Records from a data collection
BEGIN
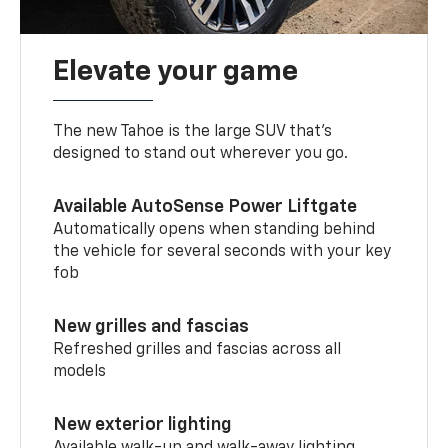
Elevate your game
The new Tahoe is the large SUV that’s
designed to stand out wherever you go.
Available AutoSense Power Liftgate
Automatically opens when standing behind
the vehicle for several seconds with your key
fob
New grilles and fascias
Refreshed grilles and fascias across all
models
New exterior lighting
Available walk-up and walk-away lighting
END
- **Task statement**: Please copy the data shown above, line by line and exactly, omitting the images.

- **Written reply**:
Elevate your game
The new Tahoe is the large SUV that’s
designed to stand out wherever you go.
Available AutoSense Power Liftgate
Automatically opens when standing behind
the vehicle for several seconds with your key
fob
New grilles and fascias
Refreshed grilles and fascias across all
models
New exterior lighting
Available walk-up and walk-away lighting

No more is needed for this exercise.